• **EXERCISE DETAILS**: Every line from the one with "Type1+2 Surge Ptotective Device" through the end of the material should be written out character for character. Lines before it are excluded.

• **SOURCE MATERIAL**:
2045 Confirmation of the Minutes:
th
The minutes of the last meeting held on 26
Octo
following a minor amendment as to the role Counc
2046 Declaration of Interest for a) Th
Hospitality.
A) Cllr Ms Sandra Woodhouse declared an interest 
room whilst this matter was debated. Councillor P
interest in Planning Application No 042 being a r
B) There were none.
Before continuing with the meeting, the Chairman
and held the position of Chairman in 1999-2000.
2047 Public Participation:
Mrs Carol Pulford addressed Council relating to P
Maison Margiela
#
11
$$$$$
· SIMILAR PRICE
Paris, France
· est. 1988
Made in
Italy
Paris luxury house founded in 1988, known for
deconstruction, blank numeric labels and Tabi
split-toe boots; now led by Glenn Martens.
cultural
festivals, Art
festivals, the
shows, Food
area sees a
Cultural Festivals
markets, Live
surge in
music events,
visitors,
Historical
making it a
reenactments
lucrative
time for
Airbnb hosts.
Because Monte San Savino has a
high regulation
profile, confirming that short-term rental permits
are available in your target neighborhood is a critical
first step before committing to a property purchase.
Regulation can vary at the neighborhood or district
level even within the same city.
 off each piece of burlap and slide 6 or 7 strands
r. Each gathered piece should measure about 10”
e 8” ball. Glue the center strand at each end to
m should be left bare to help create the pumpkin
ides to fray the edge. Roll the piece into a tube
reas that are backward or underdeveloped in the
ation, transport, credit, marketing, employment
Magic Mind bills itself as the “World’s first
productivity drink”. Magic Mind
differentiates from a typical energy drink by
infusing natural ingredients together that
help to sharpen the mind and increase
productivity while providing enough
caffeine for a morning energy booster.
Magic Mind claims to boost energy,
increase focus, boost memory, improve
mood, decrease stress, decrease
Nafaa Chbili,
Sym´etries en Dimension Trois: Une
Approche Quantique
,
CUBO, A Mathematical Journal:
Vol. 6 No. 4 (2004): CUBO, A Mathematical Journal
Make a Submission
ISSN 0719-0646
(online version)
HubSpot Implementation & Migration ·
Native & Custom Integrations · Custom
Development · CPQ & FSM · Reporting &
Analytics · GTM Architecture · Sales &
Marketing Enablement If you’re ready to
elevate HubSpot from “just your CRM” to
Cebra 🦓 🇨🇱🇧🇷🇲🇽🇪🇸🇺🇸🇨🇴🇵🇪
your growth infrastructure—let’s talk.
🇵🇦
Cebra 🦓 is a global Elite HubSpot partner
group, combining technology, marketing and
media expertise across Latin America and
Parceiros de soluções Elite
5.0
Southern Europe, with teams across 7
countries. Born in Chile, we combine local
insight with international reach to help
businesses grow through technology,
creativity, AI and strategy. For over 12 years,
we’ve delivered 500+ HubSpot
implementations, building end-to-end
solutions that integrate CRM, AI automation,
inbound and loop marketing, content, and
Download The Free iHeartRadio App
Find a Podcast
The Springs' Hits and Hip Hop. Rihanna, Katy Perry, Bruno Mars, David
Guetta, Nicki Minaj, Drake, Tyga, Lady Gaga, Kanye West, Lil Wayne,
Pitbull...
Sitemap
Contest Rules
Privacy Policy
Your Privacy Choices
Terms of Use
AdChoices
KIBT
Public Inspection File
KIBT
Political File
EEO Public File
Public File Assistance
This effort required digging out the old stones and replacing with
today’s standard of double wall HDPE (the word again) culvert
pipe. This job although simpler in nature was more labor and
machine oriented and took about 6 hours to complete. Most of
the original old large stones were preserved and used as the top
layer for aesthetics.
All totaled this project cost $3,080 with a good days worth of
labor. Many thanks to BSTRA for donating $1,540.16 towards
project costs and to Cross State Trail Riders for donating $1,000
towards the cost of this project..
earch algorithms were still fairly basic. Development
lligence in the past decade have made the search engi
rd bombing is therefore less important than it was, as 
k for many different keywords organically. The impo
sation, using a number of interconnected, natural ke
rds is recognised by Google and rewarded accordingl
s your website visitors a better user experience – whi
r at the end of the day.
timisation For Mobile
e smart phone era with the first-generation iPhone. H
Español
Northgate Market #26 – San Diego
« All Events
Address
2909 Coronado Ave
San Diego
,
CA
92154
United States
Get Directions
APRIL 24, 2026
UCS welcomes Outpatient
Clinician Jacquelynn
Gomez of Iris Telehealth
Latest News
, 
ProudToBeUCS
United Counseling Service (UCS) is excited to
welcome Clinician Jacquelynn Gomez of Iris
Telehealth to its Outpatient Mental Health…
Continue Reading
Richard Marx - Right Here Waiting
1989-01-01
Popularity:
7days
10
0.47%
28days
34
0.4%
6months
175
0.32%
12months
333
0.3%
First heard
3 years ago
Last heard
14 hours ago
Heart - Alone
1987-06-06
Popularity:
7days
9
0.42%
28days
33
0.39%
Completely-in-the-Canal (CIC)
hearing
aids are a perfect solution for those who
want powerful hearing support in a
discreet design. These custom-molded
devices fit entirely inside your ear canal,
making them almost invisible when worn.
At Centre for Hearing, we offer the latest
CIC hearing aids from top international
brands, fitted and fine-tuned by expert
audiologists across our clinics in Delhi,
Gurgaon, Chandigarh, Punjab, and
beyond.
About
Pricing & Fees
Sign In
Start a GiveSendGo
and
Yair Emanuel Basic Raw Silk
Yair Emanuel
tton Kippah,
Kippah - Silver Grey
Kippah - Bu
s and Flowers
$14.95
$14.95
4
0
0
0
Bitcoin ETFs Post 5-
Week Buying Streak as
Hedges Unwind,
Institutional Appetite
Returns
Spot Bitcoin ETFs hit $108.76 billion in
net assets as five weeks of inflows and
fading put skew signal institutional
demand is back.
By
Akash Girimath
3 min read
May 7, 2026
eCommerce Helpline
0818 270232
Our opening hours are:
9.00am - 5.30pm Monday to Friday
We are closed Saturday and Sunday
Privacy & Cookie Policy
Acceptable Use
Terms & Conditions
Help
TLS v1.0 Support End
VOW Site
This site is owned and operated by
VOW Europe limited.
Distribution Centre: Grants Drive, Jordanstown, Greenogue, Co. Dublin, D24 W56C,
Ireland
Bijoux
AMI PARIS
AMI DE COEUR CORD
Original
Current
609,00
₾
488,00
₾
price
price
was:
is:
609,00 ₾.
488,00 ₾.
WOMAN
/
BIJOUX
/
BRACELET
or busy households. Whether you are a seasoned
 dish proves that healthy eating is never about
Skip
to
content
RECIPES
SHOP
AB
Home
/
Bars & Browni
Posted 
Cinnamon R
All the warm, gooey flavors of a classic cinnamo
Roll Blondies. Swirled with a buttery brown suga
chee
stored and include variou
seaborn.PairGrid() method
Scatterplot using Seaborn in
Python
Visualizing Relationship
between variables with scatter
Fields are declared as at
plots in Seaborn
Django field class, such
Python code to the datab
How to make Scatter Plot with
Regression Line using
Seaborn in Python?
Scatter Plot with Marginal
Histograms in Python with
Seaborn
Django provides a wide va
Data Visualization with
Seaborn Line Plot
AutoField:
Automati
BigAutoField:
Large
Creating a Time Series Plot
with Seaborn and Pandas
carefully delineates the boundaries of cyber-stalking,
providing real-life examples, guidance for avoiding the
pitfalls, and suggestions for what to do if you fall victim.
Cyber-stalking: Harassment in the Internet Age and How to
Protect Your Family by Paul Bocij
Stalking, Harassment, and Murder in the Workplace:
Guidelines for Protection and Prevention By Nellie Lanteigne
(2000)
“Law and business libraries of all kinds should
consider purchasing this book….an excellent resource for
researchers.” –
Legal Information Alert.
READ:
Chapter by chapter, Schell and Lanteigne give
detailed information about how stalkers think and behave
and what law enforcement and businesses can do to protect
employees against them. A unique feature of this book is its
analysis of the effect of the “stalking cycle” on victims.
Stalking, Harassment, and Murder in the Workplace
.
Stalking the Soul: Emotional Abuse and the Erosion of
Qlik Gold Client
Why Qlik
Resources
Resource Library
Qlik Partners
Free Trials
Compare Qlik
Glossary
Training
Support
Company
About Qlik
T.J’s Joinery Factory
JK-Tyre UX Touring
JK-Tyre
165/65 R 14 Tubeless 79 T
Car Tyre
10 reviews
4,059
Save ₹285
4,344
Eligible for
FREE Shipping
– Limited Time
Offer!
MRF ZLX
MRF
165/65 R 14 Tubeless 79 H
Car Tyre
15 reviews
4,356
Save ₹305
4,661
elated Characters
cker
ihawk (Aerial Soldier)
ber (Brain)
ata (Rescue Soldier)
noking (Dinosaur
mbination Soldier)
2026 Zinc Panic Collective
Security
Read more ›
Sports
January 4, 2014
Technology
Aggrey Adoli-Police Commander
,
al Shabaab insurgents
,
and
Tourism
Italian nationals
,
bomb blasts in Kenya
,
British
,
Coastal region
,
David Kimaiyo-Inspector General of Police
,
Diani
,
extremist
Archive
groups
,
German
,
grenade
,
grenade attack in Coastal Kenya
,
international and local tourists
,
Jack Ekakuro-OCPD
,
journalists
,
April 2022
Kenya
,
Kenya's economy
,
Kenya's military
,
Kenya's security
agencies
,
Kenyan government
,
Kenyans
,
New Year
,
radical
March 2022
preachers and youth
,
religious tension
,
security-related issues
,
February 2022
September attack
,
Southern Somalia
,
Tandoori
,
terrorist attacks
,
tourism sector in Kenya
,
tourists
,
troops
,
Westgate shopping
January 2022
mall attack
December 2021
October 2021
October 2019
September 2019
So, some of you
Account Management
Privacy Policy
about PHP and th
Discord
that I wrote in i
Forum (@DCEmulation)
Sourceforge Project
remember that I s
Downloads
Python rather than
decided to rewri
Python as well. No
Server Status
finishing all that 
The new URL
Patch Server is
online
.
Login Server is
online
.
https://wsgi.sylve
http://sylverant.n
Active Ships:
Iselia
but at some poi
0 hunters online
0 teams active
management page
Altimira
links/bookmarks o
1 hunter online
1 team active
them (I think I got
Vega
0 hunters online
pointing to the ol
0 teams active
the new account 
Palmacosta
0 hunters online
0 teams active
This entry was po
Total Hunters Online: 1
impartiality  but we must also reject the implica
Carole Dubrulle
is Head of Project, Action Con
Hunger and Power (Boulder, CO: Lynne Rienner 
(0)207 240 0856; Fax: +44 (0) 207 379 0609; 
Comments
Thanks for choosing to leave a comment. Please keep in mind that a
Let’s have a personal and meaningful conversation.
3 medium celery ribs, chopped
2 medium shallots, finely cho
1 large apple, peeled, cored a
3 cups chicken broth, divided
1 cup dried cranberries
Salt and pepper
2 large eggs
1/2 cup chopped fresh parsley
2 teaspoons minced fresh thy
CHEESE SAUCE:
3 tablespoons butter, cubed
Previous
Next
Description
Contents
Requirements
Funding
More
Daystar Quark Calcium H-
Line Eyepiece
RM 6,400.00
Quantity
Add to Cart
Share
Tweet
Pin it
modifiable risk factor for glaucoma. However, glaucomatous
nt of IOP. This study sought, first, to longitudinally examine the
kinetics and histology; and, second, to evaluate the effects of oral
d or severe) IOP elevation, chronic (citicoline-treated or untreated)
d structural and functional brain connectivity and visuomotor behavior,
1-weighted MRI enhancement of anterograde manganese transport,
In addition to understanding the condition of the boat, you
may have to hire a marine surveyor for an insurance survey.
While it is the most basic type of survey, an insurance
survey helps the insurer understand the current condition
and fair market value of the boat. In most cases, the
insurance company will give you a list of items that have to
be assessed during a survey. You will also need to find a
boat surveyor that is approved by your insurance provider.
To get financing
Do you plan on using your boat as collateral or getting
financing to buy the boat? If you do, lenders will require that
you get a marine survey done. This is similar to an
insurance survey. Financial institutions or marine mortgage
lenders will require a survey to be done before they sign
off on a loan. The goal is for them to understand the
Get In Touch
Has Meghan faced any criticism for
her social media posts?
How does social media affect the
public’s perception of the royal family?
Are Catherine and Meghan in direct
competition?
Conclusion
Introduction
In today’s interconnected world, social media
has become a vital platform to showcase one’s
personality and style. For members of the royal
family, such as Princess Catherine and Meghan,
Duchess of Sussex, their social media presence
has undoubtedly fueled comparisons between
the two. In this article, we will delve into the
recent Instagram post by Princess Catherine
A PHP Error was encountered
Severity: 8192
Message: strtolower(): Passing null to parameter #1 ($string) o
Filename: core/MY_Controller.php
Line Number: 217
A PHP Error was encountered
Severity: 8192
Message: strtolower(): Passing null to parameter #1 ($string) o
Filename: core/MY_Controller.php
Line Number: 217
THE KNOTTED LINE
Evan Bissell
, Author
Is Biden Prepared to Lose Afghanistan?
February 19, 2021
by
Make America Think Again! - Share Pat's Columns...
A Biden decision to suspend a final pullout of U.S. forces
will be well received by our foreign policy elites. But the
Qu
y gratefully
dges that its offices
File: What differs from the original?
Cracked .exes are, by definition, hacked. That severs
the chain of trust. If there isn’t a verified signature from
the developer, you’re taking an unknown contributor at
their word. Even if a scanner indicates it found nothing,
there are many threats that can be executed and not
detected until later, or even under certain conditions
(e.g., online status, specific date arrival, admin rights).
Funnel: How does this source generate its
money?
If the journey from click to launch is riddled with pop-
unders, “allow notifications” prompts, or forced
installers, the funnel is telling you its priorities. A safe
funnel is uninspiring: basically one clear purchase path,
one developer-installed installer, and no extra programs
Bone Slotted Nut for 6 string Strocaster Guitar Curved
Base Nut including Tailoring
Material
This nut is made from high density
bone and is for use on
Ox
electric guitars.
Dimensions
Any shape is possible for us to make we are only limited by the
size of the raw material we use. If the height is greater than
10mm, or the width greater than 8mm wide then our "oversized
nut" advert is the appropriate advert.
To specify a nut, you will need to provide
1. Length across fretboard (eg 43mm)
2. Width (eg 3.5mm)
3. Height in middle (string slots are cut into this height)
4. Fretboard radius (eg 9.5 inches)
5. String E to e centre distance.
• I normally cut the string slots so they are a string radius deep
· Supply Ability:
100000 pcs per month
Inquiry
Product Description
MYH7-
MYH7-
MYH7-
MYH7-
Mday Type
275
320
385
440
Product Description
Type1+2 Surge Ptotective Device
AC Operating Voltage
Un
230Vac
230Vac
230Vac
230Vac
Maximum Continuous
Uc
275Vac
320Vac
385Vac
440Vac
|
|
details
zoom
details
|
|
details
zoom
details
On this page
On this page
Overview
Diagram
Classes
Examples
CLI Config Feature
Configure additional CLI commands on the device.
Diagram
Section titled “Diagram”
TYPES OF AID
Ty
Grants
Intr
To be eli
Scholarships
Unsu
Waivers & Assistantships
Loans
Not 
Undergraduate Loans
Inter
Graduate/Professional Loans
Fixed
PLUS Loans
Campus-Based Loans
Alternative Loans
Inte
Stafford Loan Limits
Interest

• **RESULT OF THIS TASK**:
Type1+2 Surge Ptotective Device
AC Operating Voltage
Un
230Vac
230Vac
230Vac
230Vac
Maximum Continuous
Uc
275Vac
320Vac
385Vac
440Vac
|
|
details
zoom
details
|
|
details
zoom
details
On this page
On this page
Overview
Diagram
Classes
Examples
CLI Config Feature
Configure additional CLI commands on the device.
Diagram
Section titled “Diagram”
TYPES OF AID
Ty
Grants
Intr
To be eli
Scholarships
Unsu
Waivers & Assistantships
Loans
Not 
Undergraduate Loans
Inter
Graduate/Professional Loans
Fixed
PLUS Loans
Campus-Based Loans
Alternative Loans
Inte
Stafford Loan Limits
Interest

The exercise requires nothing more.